Exercise requirements: Repeat only the lines below that run from the line with "Citeam atat de mult YA. Mi-e dor sa evadez..." to the line with "de 90W e inalámbrica de 80W.", ends included; skip every picture.

┄┄┄┄┄┄┄┄┄┄┄┄┄┄┄┄┄┄┄┄

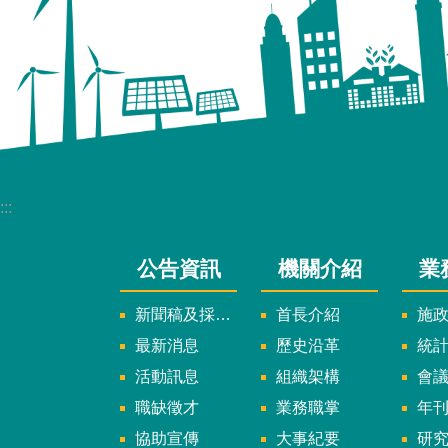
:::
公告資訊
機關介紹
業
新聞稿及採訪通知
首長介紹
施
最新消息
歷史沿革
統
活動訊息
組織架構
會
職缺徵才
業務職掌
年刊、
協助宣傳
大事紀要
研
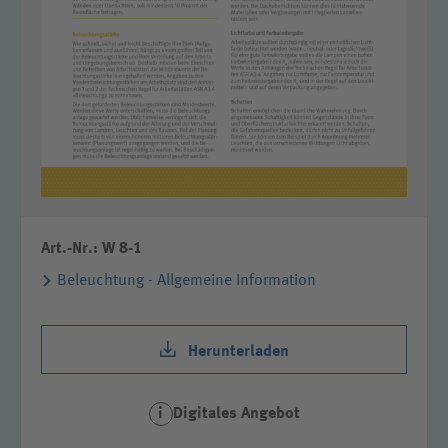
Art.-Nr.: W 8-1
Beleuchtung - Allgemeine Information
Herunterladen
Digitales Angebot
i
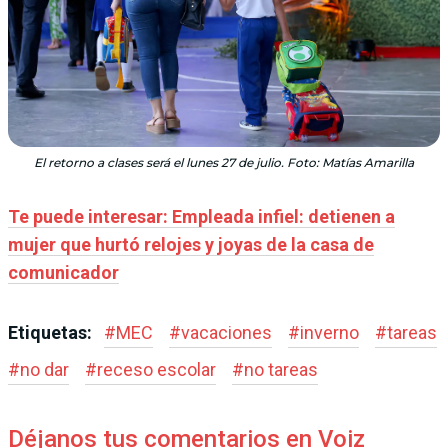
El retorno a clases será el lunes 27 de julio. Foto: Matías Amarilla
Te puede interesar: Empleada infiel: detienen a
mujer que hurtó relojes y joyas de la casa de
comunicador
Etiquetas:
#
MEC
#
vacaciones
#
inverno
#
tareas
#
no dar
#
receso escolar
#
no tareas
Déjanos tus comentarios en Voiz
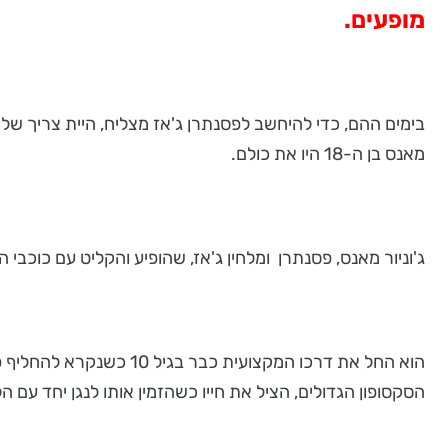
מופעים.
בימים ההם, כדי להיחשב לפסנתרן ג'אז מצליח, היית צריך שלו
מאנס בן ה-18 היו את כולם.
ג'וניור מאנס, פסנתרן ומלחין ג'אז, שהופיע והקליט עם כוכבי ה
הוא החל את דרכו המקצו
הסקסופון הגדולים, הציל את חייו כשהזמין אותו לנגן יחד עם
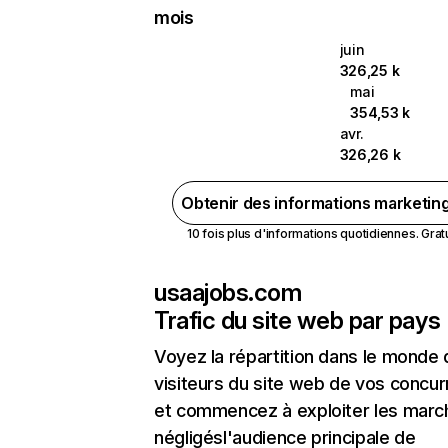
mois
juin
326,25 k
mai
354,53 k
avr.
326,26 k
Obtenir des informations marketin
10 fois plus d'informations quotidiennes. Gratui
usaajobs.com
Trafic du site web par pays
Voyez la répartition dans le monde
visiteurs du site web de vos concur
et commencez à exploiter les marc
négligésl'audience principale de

┄┄┄┄┄┄┄┄┄┄┄┄┄┄┄┄┄┄┄┄

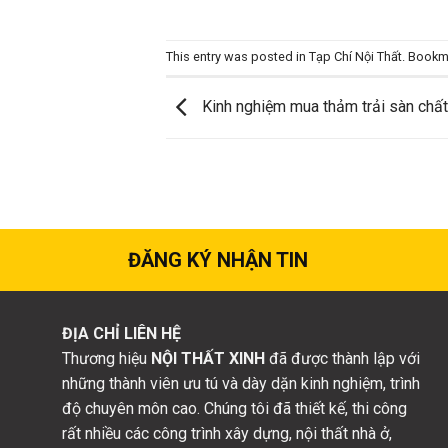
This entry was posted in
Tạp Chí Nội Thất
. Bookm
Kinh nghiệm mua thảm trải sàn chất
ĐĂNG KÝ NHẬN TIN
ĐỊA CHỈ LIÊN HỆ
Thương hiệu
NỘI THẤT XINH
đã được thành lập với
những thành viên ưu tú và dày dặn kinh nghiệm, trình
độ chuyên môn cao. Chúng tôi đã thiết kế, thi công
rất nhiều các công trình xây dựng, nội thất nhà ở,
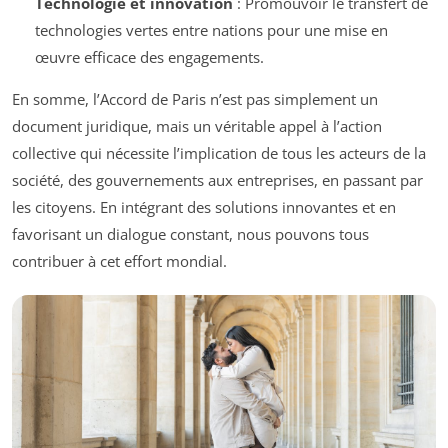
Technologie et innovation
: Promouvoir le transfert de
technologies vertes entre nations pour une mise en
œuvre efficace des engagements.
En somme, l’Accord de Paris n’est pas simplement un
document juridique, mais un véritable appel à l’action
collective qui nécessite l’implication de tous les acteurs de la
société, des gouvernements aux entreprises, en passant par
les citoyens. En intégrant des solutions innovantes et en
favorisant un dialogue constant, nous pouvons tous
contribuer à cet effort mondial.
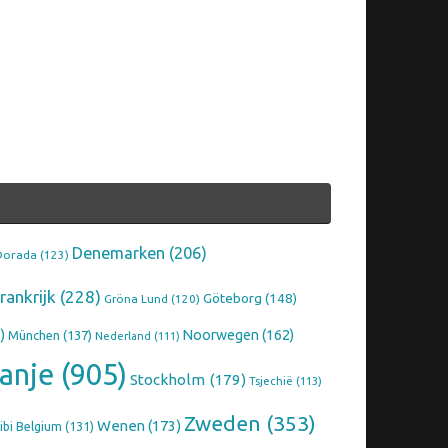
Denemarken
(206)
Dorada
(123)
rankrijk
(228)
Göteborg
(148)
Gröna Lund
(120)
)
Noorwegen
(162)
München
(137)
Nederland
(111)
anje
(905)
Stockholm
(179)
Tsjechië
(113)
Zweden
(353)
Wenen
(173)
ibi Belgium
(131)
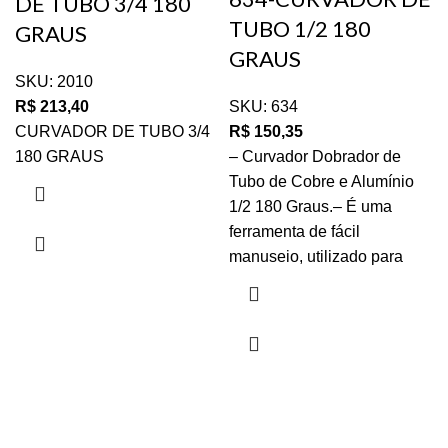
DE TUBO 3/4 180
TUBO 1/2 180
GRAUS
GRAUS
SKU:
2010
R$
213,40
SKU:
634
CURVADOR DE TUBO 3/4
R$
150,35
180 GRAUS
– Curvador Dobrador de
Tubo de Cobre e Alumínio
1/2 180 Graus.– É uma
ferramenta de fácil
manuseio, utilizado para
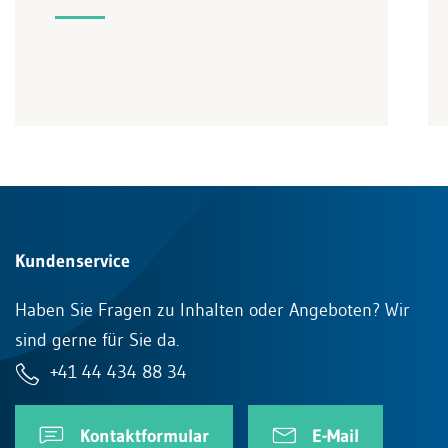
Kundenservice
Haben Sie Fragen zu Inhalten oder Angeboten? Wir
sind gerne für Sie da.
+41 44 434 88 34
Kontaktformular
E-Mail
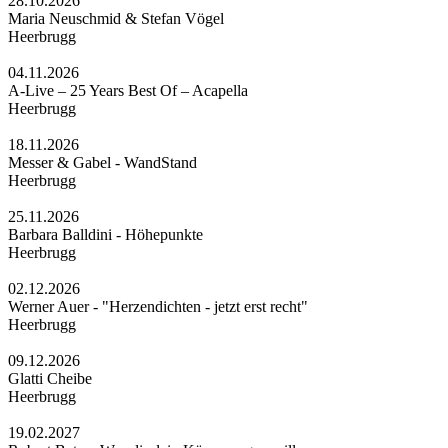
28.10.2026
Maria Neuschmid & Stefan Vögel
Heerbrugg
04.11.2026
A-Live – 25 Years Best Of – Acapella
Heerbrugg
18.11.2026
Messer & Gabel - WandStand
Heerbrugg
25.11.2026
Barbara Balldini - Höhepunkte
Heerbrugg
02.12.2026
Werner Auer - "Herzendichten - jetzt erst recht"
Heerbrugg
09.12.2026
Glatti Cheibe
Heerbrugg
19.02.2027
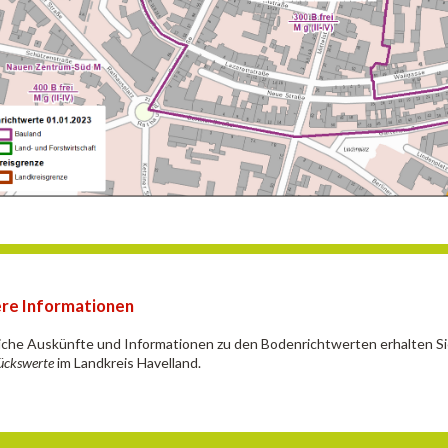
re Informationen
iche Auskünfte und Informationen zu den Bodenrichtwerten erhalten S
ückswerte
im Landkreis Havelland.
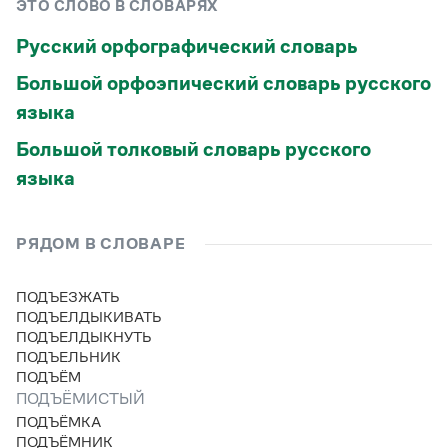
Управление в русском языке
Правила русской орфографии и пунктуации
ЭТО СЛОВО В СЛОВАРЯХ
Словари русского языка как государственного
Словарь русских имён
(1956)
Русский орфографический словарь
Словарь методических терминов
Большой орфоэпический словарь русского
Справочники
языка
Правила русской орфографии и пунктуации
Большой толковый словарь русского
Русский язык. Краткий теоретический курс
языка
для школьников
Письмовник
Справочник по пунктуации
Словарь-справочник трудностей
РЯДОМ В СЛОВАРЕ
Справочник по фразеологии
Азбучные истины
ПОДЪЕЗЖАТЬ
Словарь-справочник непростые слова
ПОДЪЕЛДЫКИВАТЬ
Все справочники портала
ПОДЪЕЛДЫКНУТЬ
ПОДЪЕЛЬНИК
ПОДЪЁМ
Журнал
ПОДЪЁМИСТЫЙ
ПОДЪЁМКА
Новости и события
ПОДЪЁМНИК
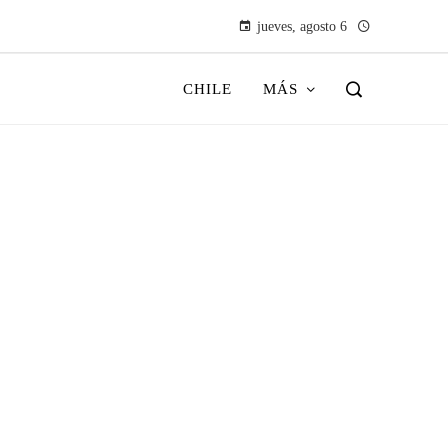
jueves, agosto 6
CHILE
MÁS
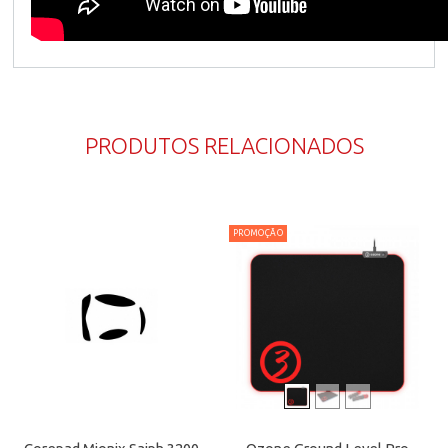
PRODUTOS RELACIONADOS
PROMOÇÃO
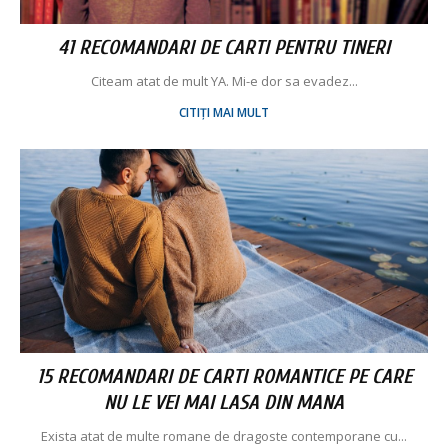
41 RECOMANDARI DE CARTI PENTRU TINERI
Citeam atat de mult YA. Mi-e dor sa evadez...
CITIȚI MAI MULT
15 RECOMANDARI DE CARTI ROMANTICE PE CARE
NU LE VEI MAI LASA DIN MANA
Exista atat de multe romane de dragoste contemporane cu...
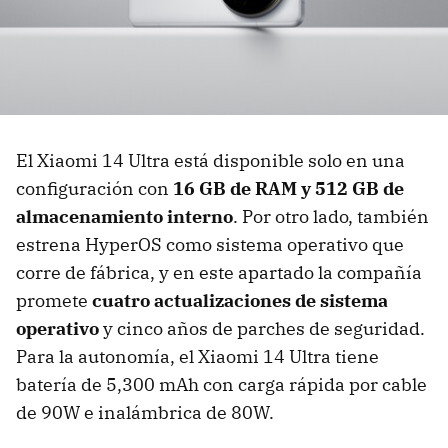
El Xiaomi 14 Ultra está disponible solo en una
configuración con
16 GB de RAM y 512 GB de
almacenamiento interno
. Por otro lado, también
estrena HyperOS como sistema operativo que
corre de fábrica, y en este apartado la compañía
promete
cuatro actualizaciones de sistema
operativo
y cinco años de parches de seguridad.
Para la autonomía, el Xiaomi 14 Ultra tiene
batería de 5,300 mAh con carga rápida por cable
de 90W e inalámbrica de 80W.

┄┄┄┄┄┄┄┄┄┄┄┄┄┄┄┄┄┄┄┄

Solution to the problem:
Citeam atat de mult YA. Mi-e dor sa evadez...
CITIȚI MAI MULT
15 RECOMANDARI DE CARTI ROMANTICE PE CARE
NU LE VEI MAI LASA DIN MANA
Exista atat de multe romane de dragoste contemporane cu...
El Xiaomi 14 Ultra está disponible solo en una
configuración con
16 GB de RAM y 512 GB de
almacenamiento interno
. Por otro lado, también
estrena HyperOS como sistema operativo que
corre de fábrica, y en este apartado la compañía
promete
cuatro actualizaciones de sistema
operativo
y cinco años de parches de seguridad.
Para la autonomía, el Xiaomi 14 Ultra tiene
batería de 5,300 mAh con carga rápida por cable
de 90W e inalámbrica de 80W.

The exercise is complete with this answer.